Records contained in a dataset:
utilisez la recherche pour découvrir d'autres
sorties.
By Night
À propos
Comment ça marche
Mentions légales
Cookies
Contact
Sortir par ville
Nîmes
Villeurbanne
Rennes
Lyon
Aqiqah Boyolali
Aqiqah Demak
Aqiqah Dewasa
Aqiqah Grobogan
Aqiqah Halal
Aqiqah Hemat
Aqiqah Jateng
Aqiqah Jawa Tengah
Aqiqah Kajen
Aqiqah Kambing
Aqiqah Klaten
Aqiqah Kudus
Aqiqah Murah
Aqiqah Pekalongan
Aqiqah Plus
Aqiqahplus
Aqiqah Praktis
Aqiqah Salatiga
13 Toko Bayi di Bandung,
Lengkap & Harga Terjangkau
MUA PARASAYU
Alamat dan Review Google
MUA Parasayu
--
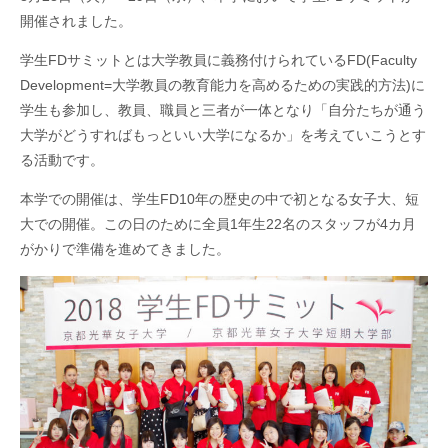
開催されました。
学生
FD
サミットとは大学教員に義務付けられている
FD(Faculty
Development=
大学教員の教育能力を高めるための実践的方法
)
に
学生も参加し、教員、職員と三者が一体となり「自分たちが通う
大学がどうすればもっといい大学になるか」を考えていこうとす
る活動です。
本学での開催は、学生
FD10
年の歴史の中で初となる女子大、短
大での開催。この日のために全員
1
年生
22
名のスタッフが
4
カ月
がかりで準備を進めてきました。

### Work instruction
In your answer, include only the lines above starting at the line that holds "学生も参加し、教員、職員と三者が一体となり「自分たちが通う" and ending at the line that holds "がかりで準備を進めてきました。", copied exactly.

### Solution for this exercise
学生も参加し、教員、職員と三者が一体となり「自分たちが通う
大学がどうすればもっといい大学になるか」を考えていこうとす
る活動です。
本学での開催は、学生
FD10
年の歴史の中で初となる女子大、短
大での開催。この日のために全員
1
年生
22
名のスタッフが
4
カ月
がかりで準備を進めてきました。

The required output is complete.